### WHAT THIS TASK INVOLVES
Pictures excluded, copy every record that follows exactly as it appears.

### INPUT RECORDS
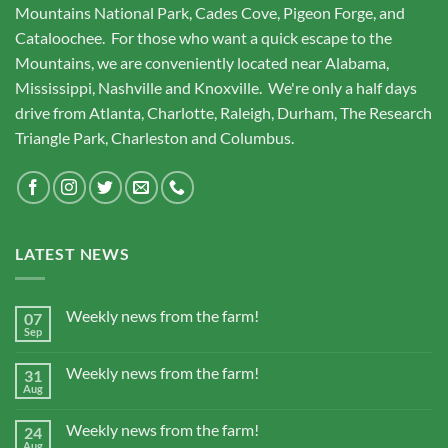
Mountains National Park, Cades Cove, Pigeon Forge, and
Cataloochee. For those who want a quick escape to the
Mountains, we are conveniently located near Alabama,
Mississippi, Nashville and Knoxville. We're only a half days
drive from Atlanta, Charlotte, Raleigh, Durham, The Research
Triangle Park, Charleston and Columbus.
LATEST NEWS
Weekly news from the farm!
07
Sep
Weekly news from the farm!
31
Aug
Weekly news from the farm!
24
Aug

### RESULT OF THE TASK
Mountains National Park, Cades Cove, Pigeon Forge, and
Cataloochee. For those who want a quick escape to the
Mountains, we are conveniently located near Alabama,
Mississippi, Nashville and Knoxville. We're only a half days
drive from Atlanta, Charlotte, Raleigh, Durham, The Research
Triangle Park, Charleston and Columbus.
LATEST NEWS
Weekly news from the farm!
07
Sep
Weekly news from the farm!
31
Aug
Weekly news from the farm!
24
Aug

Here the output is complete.